%%
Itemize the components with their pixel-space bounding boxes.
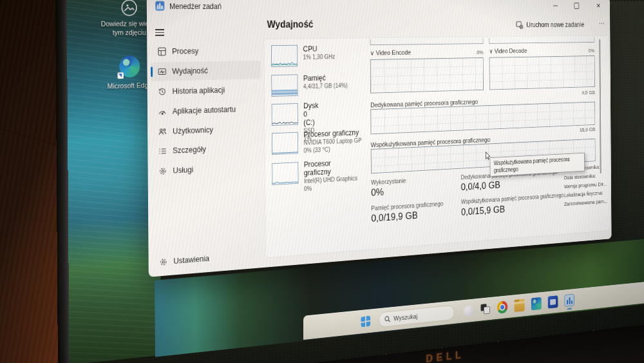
chart-stub-left	[370, 38, 484, 45]
laptop-screen: Dowiedz się więcej tym zdjęciu Microsoft…	[67, 0, 644, 363]
video-decode-header[interactable]: ∨ Video Decode	[489, 47, 527, 55]
task-manager-window: Menedżer zadań ✕	[147, 0, 612, 277]
sidebar-item-app-history[interactable]: Historia aplikacji	[151, 80, 261, 101]
shared-mem-value: 0,0/15,9 GB	[461, 204, 505, 218]
more-options-button[interactable]: …	[598, 17, 605, 25]
disk-mini-chart	[272, 103, 298, 126]
dell-logo: DELL	[426, 348, 464, 363]
utilization-label: Wykorzystanie	[371, 177, 406, 186]
close-button[interactable]: ✕	[587, 0, 610, 14]
run-new-task-button[interactable]: Uruchom nowe zadanie	[516, 20, 584, 28]
chart-stub-right	[489, 37, 594, 43]
shared-mem-label: Współużytkowana pamięć procesora graficz…	[461, 192, 564, 205]
video-decode-value: 0%	[576, 47, 594, 54]
cursor-icon	[485, 152, 491, 161]
store-icon[interactable]	[548, 295, 558, 308]
settings-icon	[159, 257, 167, 267]
utilization-value: 0%	[371, 186, 384, 199]
performance-icon	[158, 67, 166, 76]
chevron-down-icon: ∨	[370, 49, 375, 56]
copilot-icon[interactable]	[463, 304, 473, 317]
search-input[interactable]: Wyszukaj	[379, 305, 455, 328]
cpu-mini-chart	[271, 45, 298, 67]
screen-content: Dowiedz się więcej tym zdjęciu Microsoft…	[66, 0, 644, 363]
maximize-button[interactable]	[566, 0, 587, 14]
memory-mini-chart	[271, 74, 298, 97]
shared-scale: 15,9 GB	[550, 126, 595, 133]
chevron-down-icon: ∨	[489, 48, 493, 55]
video-decode-chart	[489, 55, 595, 90]
picture-info-icon	[120, 0, 138, 17]
startup-apps-icon	[158, 107, 167, 116]
task-manager-icon[interactable]	[564, 294, 574, 307]
selected-accent-bar	[151, 67, 153, 77]
app-history-icon	[158, 87, 166, 96]
video-encode-value: 0%	[464, 49, 483, 55]
dedicated-scale: 4,0 GB	[549, 89, 594, 96]
task-manager-app-icon	[155, 1, 165, 11]
sidebar-item-startup-apps[interactable]: Aplikacje autostartu	[151, 99, 261, 121]
photo-scene: Dowiedz się więcej tym zdjęciu Microsoft…	[0, 0, 644, 363]
video-encode-header[interactable]: ∨ Video Encode	[370, 49, 411, 57]
sidebar-item-processes[interactable]: Procesy	[151, 41, 261, 61]
dedicated-mem-value: 0,0/4,0 GB	[461, 179, 500, 193]
start-icon[interactable]	[361, 316, 370, 328]
services-icon	[158, 166, 167, 175]
minimize-button[interactable]	[545, 0, 566, 14]
maximize-icon	[574, 3, 579, 8]
scrollbar[interactable]	[599, 39, 601, 173]
page-title: Wydajność	[267, 19, 314, 30]
file-explorer-icon[interactable]	[514, 299, 524, 312]
search-icon	[384, 315, 391, 323]
gpu2-mini-chart	[272, 162, 298, 185]
shortcut-arrow-icon	[117, 72, 124, 79]
chrome-icon[interactable]	[497, 300, 507, 314]
navigation-menu-button[interactable]	[155, 27, 164, 37]
hamburger-icon	[155, 29, 164, 30]
sidebar-item-services[interactable]: Usługi	[151, 157, 261, 181]
run-new-task-icon	[516, 21, 523, 29]
task-view-icon[interactable]	[480, 302, 491, 316]
edge-icon[interactable]	[531, 297, 542, 311]
users-icon	[158, 127, 167, 136]
sidebar-item-performance[interactable]: Wydajność	[151, 61, 261, 81]
gpu-mem-value: 0,0/19,9 GB	[371, 210, 417, 224]
edge-icon	[119, 55, 140, 77]
details-icon	[158, 146, 167, 155]
minimize-icon	[553, 5, 558, 6]
sidebar-item-settings[interactable]: Ustawienia	[152, 245, 262, 272]
performance-panel: CPU 1% 1,30 GHz Pamięć 4,4/31,7 GB (14	[264, 35, 611, 259]
window-title: Menedżer zadań	[169, 2, 222, 11]
close-icon: ✕	[596, 2, 600, 9]
gpu-mini-chart	[272, 132, 298, 155]
video-encode-chart	[370, 57, 484, 93]
running-indicator	[567, 308, 572, 309]
processes-icon	[158, 47, 166, 56]
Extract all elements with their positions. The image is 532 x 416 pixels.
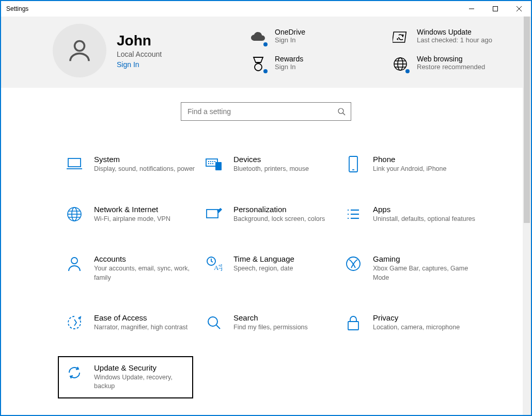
svg-line-35	[216, 325, 220, 329]
category-sub: Windows Update, recovery, backup	[94, 373, 186, 391]
svg-rect-1	[493, 7, 498, 11]
category-sub: Xbox Game Bar, captures, Game Mode	[373, 264, 477, 282]
medal-icon	[249, 55, 268, 73]
category-title: Ease of Access	[94, 313, 187, 322]
ease-icon	[65, 313, 84, 332]
category-title: Time & Language	[233, 254, 294, 263]
category-title: Gaming	[373, 254, 477, 263]
sync-icon	[391, 28, 410, 46]
category-title: Phone	[373, 155, 446, 164]
globe-icon	[391, 55, 410, 73]
category-time-language[interactable]: A字 Time & Language Speech, region, date	[201, 251, 341, 285]
svg-rect-12	[68, 158, 81, 167]
list-icon	[344, 205, 363, 223]
account-header: John Local Account Sign In OneDrive Sign…	[1, 17, 531, 88]
person-icon	[65, 254, 84, 273]
tile-title: OneDrive	[275, 28, 305, 36]
tile-rewards[interactable]: Rewards Sign In	[249, 55, 370, 73]
scrollbar-thumb[interactable]	[524, 17, 530, 223]
category-sub: Narrator, magnifier, high contrast	[94, 323, 187, 332]
tile-windows-update[interactable]: Windows Update Last checked: 1 hour ago	[391, 28, 512, 46]
main-content: System Display, sound, notifications, po…	[1, 88, 531, 398]
svg-text:A字: A字	[214, 264, 222, 271]
category-title: System	[94, 155, 195, 164]
category-title: Update & Security	[94, 363, 186, 372]
category-gaming[interactable]: Gaming Xbox Game Bar, captures, Game Mod…	[341, 251, 480, 285]
tile-sub: Sign In	[275, 63, 303, 72]
cloud-icon	[249, 28, 268, 46]
keyboard-icon	[205, 155, 223, 173]
globe-icon	[65, 205, 84, 223]
category-sub: Wi-Fi, airplane mode, VPN	[94, 215, 170, 224]
svg-rect-36	[348, 322, 358, 330]
svg-point-34	[208, 317, 217, 326]
svg-point-30	[71, 258, 77, 264]
category-phone[interactable]: Phone Link your Android, iPhone	[341, 152, 480, 177]
svg-point-6	[255, 63, 262, 71]
svg-line-11	[343, 113, 345, 115]
search-box[interactable]	[181, 102, 351, 121]
window-title: Settings	[6, 5, 460, 12]
user-subtitle: Local Account	[117, 50, 162, 58]
xbox-icon	[344, 254, 363, 273]
tile-title: Windows Update	[417, 28, 492, 36]
category-personalization[interactable]: Personalization Background, lock screen,…	[201, 202, 341, 227]
category-title: Apps	[373, 205, 475, 214]
tile-title: Rewards	[275, 55, 303, 63]
category-title: Devices	[233, 155, 309, 164]
user-block[interactable]: John Local Account Sign In	[53, 24, 233, 77]
lock-icon	[344, 313, 363, 332]
user-name: John	[117, 33, 162, 49]
category-update-security[interactable]: Update & Security Windows Update, recove…	[58, 356, 193, 398]
svg-rect-23	[207, 210, 218, 218]
tile-sub: Last checked: 1 hour ago	[417, 36, 492, 45]
category-title: Network & Internet	[94, 205, 170, 214]
laptop-icon	[65, 155, 84, 173]
category-search[interactable]: Search Find my files, permissions	[201, 310, 341, 335]
magnifier-icon	[205, 313, 223, 332]
category-ease-of-access[interactable]: Ease of Access Narrator, magnifier, high…	[62, 310, 201, 335]
tile-web-browsing[interactable]: Web browsing Restore recommended	[391, 55, 512, 73]
tile-title: Web browsing	[417, 55, 485, 63]
category-network[interactable]: Network & Internet Wi-Fi, airplane mode,…	[62, 202, 201, 227]
category-sub: Speech, region, date	[233, 264, 294, 274]
svg-rect-5	[393, 32, 406, 42]
phone-icon	[344, 155, 363, 173]
clock-language-icon: A字	[205, 254, 223, 273]
category-privacy[interactable]: Privacy Location, camera, microphone	[341, 310, 480, 335]
category-sub: Your accounts, email, sync, work, family	[94, 264, 198, 282]
category-accounts[interactable]: Accounts Your accounts, email, sync, wor…	[62, 251, 201, 285]
category-sub: Bluetooth, printers, mouse	[233, 165, 309, 174]
svg-point-10	[338, 108, 343, 114]
tile-sub: Restore recommended	[417, 63, 485, 72]
category-title: Search	[233, 313, 308, 322]
search-input[interactable]	[187, 107, 337, 116]
category-sub: Background, lock screen, colors	[233, 215, 325, 224]
tile-sub: Sign In	[275, 36, 305, 45]
category-sub: Find my files, permissions	[233, 323, 308, 332]
scrollbar[interactable]	[523, 17, 531, 415]
category-devices[interactable]: Devices Bluetooth, printers, mouse	[201, 152, 341, 177]
maximize-button[interactable]	[483, 1, 507, 17]
category-title: Accounts	[94, 254, 198, 263]
category-apps[interactable]: Apps Uninstall, defaults, optional featu…	[341, 202, 480, 227]
category-sub: Uninstall, defaults, optional features	[373, 215, 475, 224]
close-button[interactable]	[507, 1, 531, 17]
category-sub: Link your Android, iPhone	[373, 165, 446, 174]
update-icon	[65, 363, 84, 382]
minimize-button[interactable]	[460, 1, 483, 17]
category-sub: Location, camera, microphone	[373, 323, 460, 332]
title-bar: Settings	[1, 1, 531, 17]
signin-link[interactable]: Sign In	[117, 60, 162, 69]
category-sub: Display, sound, notifications, power	[94, 165, 195, 174]
svg-point-4	[75, 41, 85, 51]
category-title: Privacy	[373, 313, 460, 322]
avatar	[53, 24, 106, 77]
paint-icon	[205, 205, 223, 223]
search-icon	[337, 107, 346, 116]
svg-rect-15	[215, 162, 222, 170]
category-system[interactable]: System Display, sound, notifications, po…	[62, 152, 201, 177]
category-title: Personalization	[233, 205, 325, 214]
tile-onedrive[interactable]: OneDrive Sign In	[249, 28, 370, 46]
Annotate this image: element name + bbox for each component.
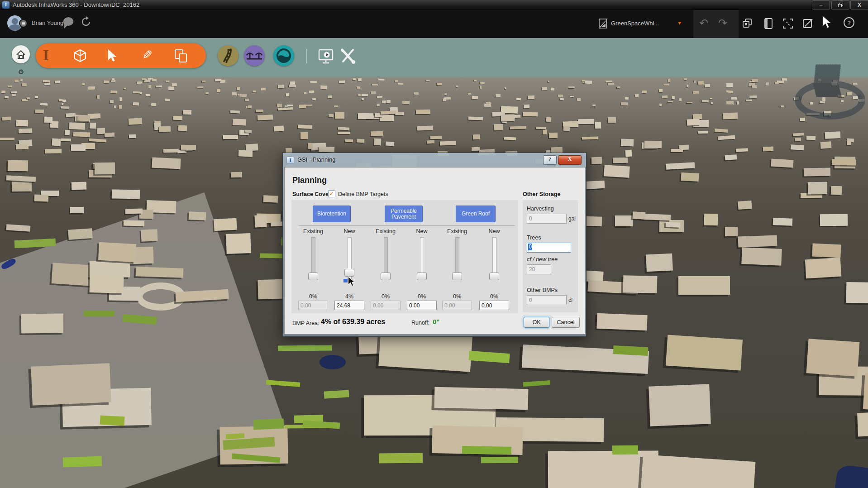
%%
Copy out every line from the data above that has "Devices" in it.

category-title: Devices	[233, 155, 309, 164]
category-devices[interactable]: Devices Bluetooth, printers, mouse	[201, 152, 341, 177]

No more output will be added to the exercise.